A will is a tool that dictates where a decedent’s assets go after they die. The decedent’s assets can be split between any person or entity, including businesses or nonprofits. When the entire estate has been distributed according to the will, the will no longer has any effect and is terminated. A key aspect of a will is that the transfer of the decedent’s assets happens “immediately” upon their death. Practically, this transfer takes time, but the legal ownership transfer happens when the testator, the person who “wrote” the will, dies. The will appoints a personal representative who oversees the transfers and who handles distributing all the assets of the decedent according to their will.

Like a will, a trust is a tool to disperse of a decedent’s assets when they die. A trust, however, is a separate entity from the decedent. So, in one sense, a trust is its own person or entity. A trust owns anything that a person has transferred to the trust, and the trust can give it away over time or under certain, specific conditions. The person who creates the trust, the grantor, can also appoint themselves as the trustee, the person who runs the trust, or choose someone else. The trustee oversees everything the trust owns and has a fiduciary duty to ensure that the assets are managed and distributed according to the terms of the trust.
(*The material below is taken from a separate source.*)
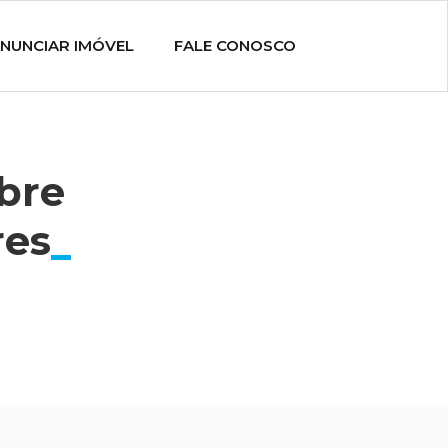
NUNCIAR IMÓVEL
FALE CONOSCO
obre
res
_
Unlike a will, a person, called the “grantor”, can transfer assets to their trust while they are alive, as well as through their will when they pass. The assets owned by the trust can be distributed at once upon the death of the grantor or can be held until a certain event occurs. A common example might be that a grantor can specify that their child will not receive their inheritance until they turn 25 or graduate from college. Additionally, a grantor can specify that they do not want their child to receive their inheritance all at once but divided into annual payments.

Because of how a trust is a separate entity (like a person or business) from the grantor, using a trust instead of a will can save a significant amount of money in estate taxes when distributing an estate. For example, the Minnesota estate tax threshold as of 2022 is $3 million, which means that if an estate consists of more than $3 million, anything over $3 million is taxed at the corresponding Minnesota estate tax rate, ranging from 13% to 16%. What a properly drafted trust can do is divide ownership of the estate between two entities, the person/grantor, and the trust, each being able to transfer up to the $3 million threshold without sustaining the estate tax.